第160回 探し物の日常
「私のスマホを鳴らして」と妻が言った。私の家ではいつも起きる日常風景だ。エアコンのリモコン、メガネ、家や自動車の鍵は、探し物の常連である。
私は、妻の紛失物を簡単に見つけることができる。まずは落ち着いて、ゆっくりと紛失した物、紛失した経緯を聞き取る。メガネであれば、テレビを見た後か、本を読んだときかなどを聞き、場所を推測する。次に人間の心理からメガネであれば、踏まれないように高い場所に置くはずだ。このように推理した場所を丹念に探せば、たいがい見つかる。
病院やクリニックの診察券を入れたケースが紛失したことがある。一緒になってハンドバッグやショッピングバッグをひっくり返したが、見つからない。歯科の治療の際に使ったのが最後らしい。クリニックに問い合わせたが、忘れ物にはなかった。帰宅途中で落とした可能性もある。
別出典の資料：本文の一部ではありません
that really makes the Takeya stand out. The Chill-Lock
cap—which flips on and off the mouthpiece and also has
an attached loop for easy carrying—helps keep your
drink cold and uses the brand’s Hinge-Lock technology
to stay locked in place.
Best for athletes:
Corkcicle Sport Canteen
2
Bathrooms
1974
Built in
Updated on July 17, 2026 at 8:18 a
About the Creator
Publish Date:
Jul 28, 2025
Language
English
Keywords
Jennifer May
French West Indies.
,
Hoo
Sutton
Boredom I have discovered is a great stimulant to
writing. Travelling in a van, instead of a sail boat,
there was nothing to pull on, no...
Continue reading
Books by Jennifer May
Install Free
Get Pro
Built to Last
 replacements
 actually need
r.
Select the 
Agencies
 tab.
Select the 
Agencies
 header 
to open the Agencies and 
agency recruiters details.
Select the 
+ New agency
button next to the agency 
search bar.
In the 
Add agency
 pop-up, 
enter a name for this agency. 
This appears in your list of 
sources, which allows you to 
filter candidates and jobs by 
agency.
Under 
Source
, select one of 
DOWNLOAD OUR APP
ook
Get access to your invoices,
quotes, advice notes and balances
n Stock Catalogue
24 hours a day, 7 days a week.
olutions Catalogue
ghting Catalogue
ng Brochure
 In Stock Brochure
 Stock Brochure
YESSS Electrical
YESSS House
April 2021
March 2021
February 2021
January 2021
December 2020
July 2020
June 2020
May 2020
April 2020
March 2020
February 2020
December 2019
すると悪用されるのではないかと、無用な不安が起きてくる。消費者金融の借り入れの証明に使われるとか、ありえないことが想像される。
念のため交番に届けることにした。お巡りさんは、紛失届には慣れたものでさっさと受け付けてくれた。
今でも見つからない。悪用された気配もない。どこかでごみとして燃やされたのだろうか。
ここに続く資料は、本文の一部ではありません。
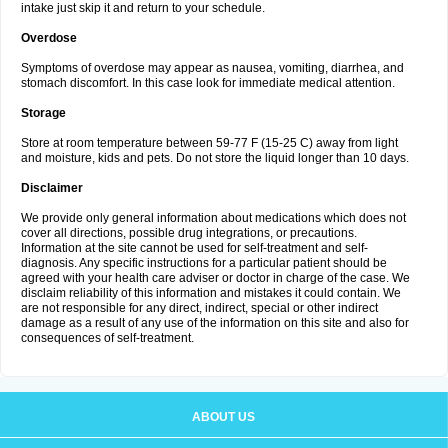
intake just skip it and return to your schedule.
Overdose
Symptoms of overdose may appear as nausea, vomiting, diarrhea, and
stomach discomfort. In this case look for immediate medical attention.
Storage
Store at room temperature between 59-77 F (15-25 C) away from light
and moisture, kids and pets. Do not store the liquid longer than 10 days.
Disclaimer
We provide only general information about medications which does not
cover all directions, possible drug integrations, or precautions.
Information at the site cannot be used for self-treatment and self-
diagnosis. Any specific instructions for a particular patient should be
agreed with your health care adviser or doctor in charge of the case. We
disclaim reliability of this information and mistakes it could contain. We
are not responsible for any direct, indirect, special or other indirect
damage as a result of any use of the information on this site and also for
consequences of self-treatment.
ABOUT US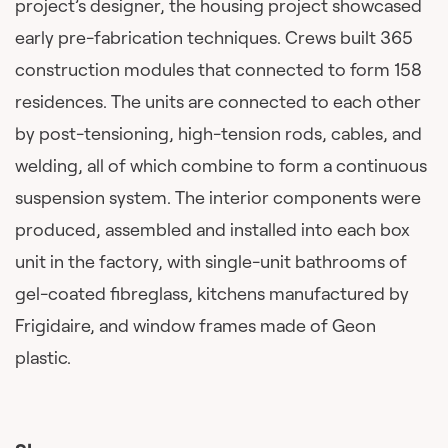
project’s designer, the housing project showcased
early pre-fabrication techniques. Crews built 365
construction modules that connected to form 158
residences. The units are connected to each other
by post-tensioning, high-tension rods, cables, and
welding, all of which combine to form a continuous
suspension system. The interior components were
produced, assembled and installed into each box
unit in the factory, with single-unit bathrooms of
gel-coated fibreglass, kitchens manufactured by
Frigidaire, and window frames made of Geon
plastic.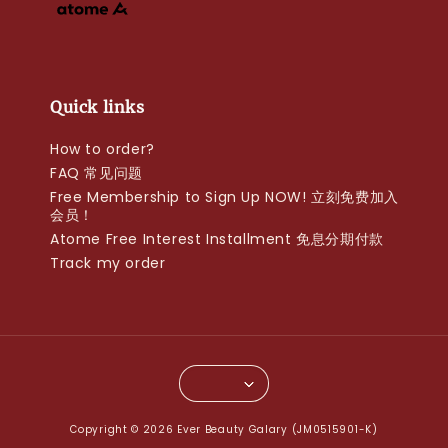
Quick links
How to order?
FAQ 常见问题
Free Membership to Sign Up NOW! 立刻免费加入
会员！
Atome Free Interest Installment 免息分期付款
Track my order
Copyright © 2026 Ever Beauty Galary (JM0515901-K)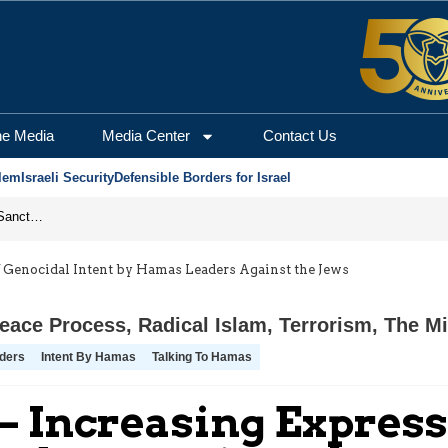
he Media
Media Center
Contact Us
lem
Israeli Security
Defensible Borders for Israel
From Frozen Assets to Global Oil Shock: How U.S. Sanctions and Iran’s Hormuz Threat Could Reshape Energy Markets
f Genocidal Intent by Hamas Leaders Against the Jews
eace Process
,
Radical Islam
,
Terrorism
,
The Mi
ders
Intent By Hamas
Talking To Hamas
– Increasing Express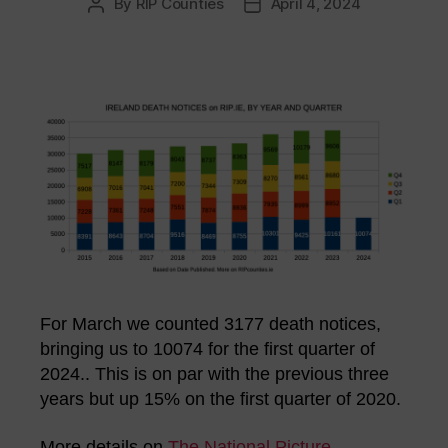
By
RIP Counties
April 4, 2024
Post
Post
author
date
For March we counted 3177 death notices,
bringing us to 10074 for the first quarter of
2024.. This is on par with the previous three
years but up 15% on the first quarter of 2020.
More details on
The National Picture
.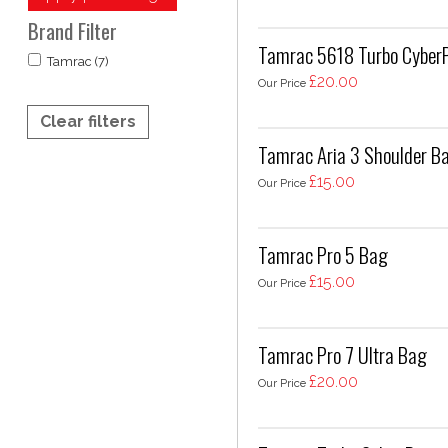
Brand Filter
Tamrac 5618 Turbo CyberP
Tamrac (7)
£20.00
Our Price
Clear filters
Tamrac Aria 3 Shoulder B
£15.00
Our Price
Tamrac Pro 5 Bag
£15.00
Our Price
Tamrac Pro 7 Ultra Bag
£20.00
Our Price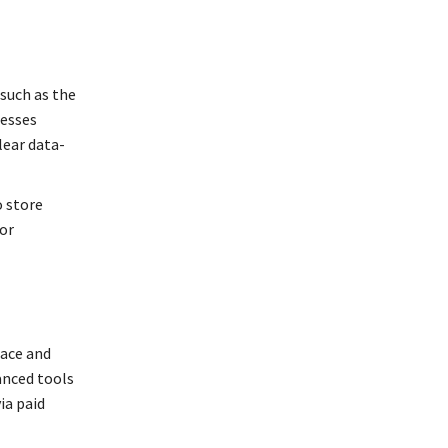
 such as the
nesses
lear data-
o store
or
pace and
anced tools
ia paid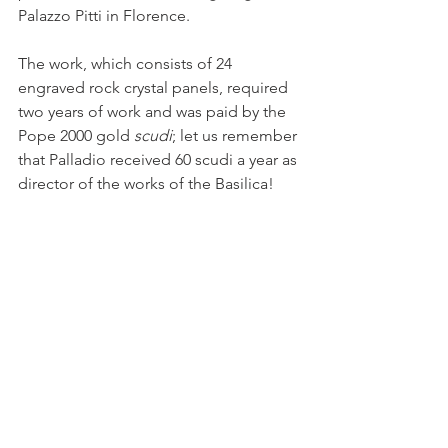
Palazzo Pitti in Florence.
The work, which consists of 24 
engraved rock crystal panels, required 
two years of work and was paid by the 
Pope 2000 gold 
scudi
; let us remember 
that Palladio received 60 scudi a year as 
director of the works of the Basilica!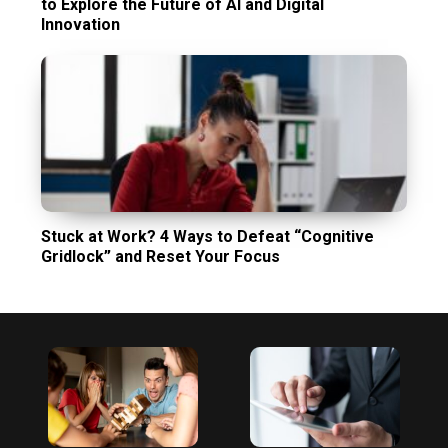
to Explore the Future of AI and Digital
Innovation
Stuck at Work? 4 Ways to Defeat “Cognitive
Gridlock” and Reset Your Focus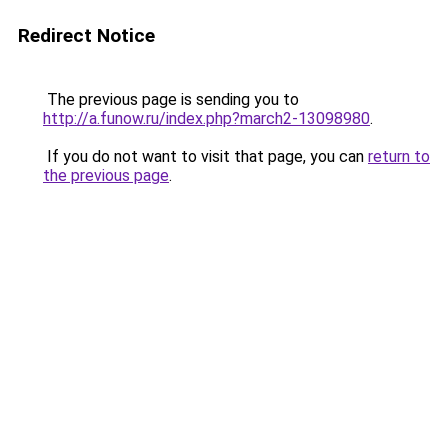
Redirect Notice
The previous page is sending you to
http://a.funow.ru/index.php?march2-13098980
.
If you do not want to visit that page, you can
return to
the previous page
.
ところで私の方は、小さいころから物を紛失することは少なかった。余裕のある家庭ではなかったので、物を大切にする習慣があった。数少ない雑誌や本は、宝物のように繰り返し読んだ。物差しやコンパス、筆箱などは、小学校6年間、一つだけで十分だった。
この習慣は、長い間維持されてきたが、加齢のためか、書類や資料などが増えてきたためか、私も探し物をすることが生じてきた。
このための対策を講じていることが一つある。仕事や原稿執筆のために膨大な本や資料を使うが、それに必要な本や資料の保管場所をパソコンに打ち込んでいる。
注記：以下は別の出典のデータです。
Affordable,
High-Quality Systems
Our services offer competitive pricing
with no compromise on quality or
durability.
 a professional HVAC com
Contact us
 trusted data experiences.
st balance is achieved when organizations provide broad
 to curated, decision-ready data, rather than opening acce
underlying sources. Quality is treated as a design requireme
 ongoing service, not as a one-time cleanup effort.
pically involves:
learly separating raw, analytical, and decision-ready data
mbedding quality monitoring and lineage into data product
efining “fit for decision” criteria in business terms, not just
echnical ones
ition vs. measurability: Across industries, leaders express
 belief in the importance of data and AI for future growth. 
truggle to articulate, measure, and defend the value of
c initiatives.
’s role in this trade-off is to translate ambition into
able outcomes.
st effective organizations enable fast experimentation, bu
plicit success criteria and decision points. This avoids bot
大半の人は、パソコンの画面で資料を読んでいるが、私は、紙でないと頭が働かない人間である。
この保管場所リストは、今では大変役に立っている。以前は紛れ込んだ資料を探すのに相当の時間を浪費したが、今は容易に辿りつける。リストはどんどん膨らむが、頼りになる存在である。
すみたに・しげる
1946年富山県高岡市生まれ。69年東京大学法学部卒業、厚生省に入る。自治省、総務庁、在英日本大使館、厚生省社会・援護局長などを経て2003年環境事務次官に就任。08年5月から済生会理事長。現在、日本障害者リハビリテーション協会会長、富山国際大学客員教授なども務めている。著書に「環境福祉学の理論と実践」(編著)「社会福祉の原理と課題」など多数。